* EXERCISE DETAILS
In the records below, find the line containing "供する等の目的のため、Coo" and retype it and every line after it exactly, adding nothing.

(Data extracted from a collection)
+--
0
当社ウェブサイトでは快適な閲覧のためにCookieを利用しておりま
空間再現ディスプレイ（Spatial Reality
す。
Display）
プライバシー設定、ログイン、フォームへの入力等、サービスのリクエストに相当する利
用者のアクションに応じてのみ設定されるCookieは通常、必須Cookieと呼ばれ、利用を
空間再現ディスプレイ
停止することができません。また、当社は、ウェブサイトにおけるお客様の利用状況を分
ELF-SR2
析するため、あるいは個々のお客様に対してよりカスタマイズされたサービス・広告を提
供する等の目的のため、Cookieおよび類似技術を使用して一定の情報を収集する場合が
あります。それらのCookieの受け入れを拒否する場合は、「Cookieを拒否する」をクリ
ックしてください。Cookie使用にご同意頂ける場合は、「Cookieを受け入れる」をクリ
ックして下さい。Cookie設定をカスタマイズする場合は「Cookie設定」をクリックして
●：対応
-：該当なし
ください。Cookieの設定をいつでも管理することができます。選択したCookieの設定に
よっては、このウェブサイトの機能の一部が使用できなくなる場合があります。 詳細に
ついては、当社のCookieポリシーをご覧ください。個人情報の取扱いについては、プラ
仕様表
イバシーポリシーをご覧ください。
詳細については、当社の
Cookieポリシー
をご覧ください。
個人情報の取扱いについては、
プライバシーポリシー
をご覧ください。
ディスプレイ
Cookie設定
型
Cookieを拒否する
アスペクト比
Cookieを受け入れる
+--
* SOLUTION FOR THIS TASK
供する等の目的のため、Cookieおよび類似技術を使用して一定の情報を収集する場合が
あります。それらのCookieの受け入れを拒否する場合は、「Cookieを拒否する」をクリ
ックしてください。Cookie使用にご同意頂ける場合は、「Cookieを受け入れる」をクリ
ックして下さい。Cookie設定をカスタマイズする場合は「Cookie設定」をクリックして
●：対応
-：該当なし
ください。Cookieの設定をいつでも管理することができます。選択したCookieの設定に
よっては、このウェブサイトの機能の一部が使用できなくなる場合があります。 詳細に
ついては、当社のCookieポリシーをご覧ください。個人情報の取扱いについては、プラ
仕様表
イバシーポリシーをご覧ください。
詳細については、当社の
Cookieポリシー
をご覧ください。
個人情報の取扱いについては、
プライバシーポリシー
をご覧ください。
ディスプレイ
Cookie設定
型
Cookieを拒否する
アスペクト比
Cookieを受け入れる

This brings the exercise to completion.